America and Europe after 9/11 and Iraq: The Great Divide by Sarwar A. Kashmeri

By Sarwar A. Kashmeri

American international coverage towards Europe is merrily rolling alongside the trail of least resistance, within the trust that there's not anything quite amiss with the European-American dating that multilateralism won't repair. now not actual, argues Kashmeri. The alliance is lifeless, can't be mounted, and has to be renegotiated. It has now not grown to deal with Europe's emergence as an important energy. a type of usa of Europe, with international priorities diversified from these of the U.S., has arrived at America's doorstep. yet the United States remains to be forging international coverage for Europe utilizing chilly battle realities; either Democrats and Republicans count on the ecu Union to fall into step, and document for carrier as needed—under American leadership.

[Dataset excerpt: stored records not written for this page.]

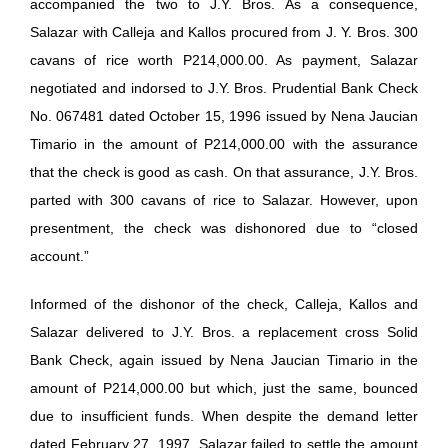
accompanied the two to J.Y. Bros. As a consequence,
Salazar with Calleja and Kallos procured from J. Y. Bros. 300
cavans of rice worth P214,000.00. As payment, Salazar
negotiated and indorsed to J.Y. Bros. Prudential Bank Check
No. 067481 dated October 15, 1996 issued by Nena Jaucian
Timario in the amount of P214,000.00 with the assurance
that the check is good as cash. On that assurance, J.Y. Bros.
parted with 300 cavans of rice to Salazar. However, upon
presentment, the check was dishonored due to “closed
account.”
Informed of the dishonor of the check, Calleja, Kallos and
Salazar delivered to J.Y. Bros. a replacement cross Solid
Bank Check, again issued by Nena Jaucian Timario in the
amount of P214,000.00 but which, just the same, bounced
due to insufficient funds. When despite the demand letter
dated February 27, 1997, Salazar failed to settle the amount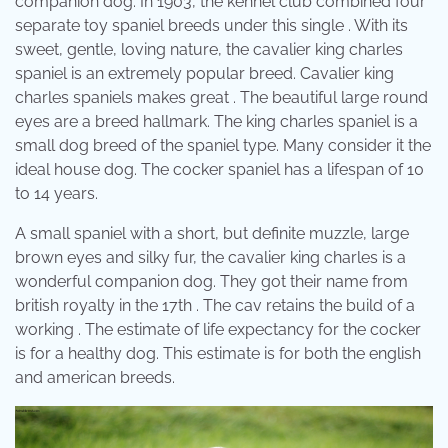
companion dog. In 1903, the kennel club combined four
separate toy spaniel breeds under this single . With its
sweet, gentle, loving nature, the cavalier king charles
spaniel is an extremely popular breed. Cavalier king
charles spaniels makes great . The beautiful large round
eyes are a breed hallmark. The king charles spaniel is a
small dog breed of the spaniel type. Many consider it the
ideal house dog. The cocker spaniel has a lifespan of 10
to 14 years.
A small spaniel with a short, but definite muzzle, large
brown eyes and silky fur, the cavalier king charles is a
wonderful companion dog. They got their name from
british royalty in the 17th . The cav retains the build of a
working . The estimate of life expectancy for the cocker
is for a healthy dog. This estimate is for both the english
and american breeds.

Europe, even though, has different plans, and because it turns into extra strong at the international degree, competing visions of ecu management have emerged. The Iraq warfare has introduced them into stark reduction. for instance, as Kashmeri issues out, the Atlantic divide over Iraq was once extra approximately French-British festival for management of Europe than it used to be a few department among American targets and eu targets. He portrays British international coverage as out of contact with fact, as a coverage that has performed a disservice to the us a result of Blair government's exaggerated and self-serving view of the British-American distinct dating. Kashmeri concludes with prescriptions for forging a brand new alliance in response to a unique dating with the eu Union. This time table is galvanized by way of the suggestions of the leaders who spoke to the writer particularly for this booklet, between them former president George H. W. Bush, former British major minister John significant, James A. Baker III, Wesley ok. Clark, Brent Scowcroft, Paul Volcker, U.S. Senator Chuck Hagel, and Caspar W. Weinberger.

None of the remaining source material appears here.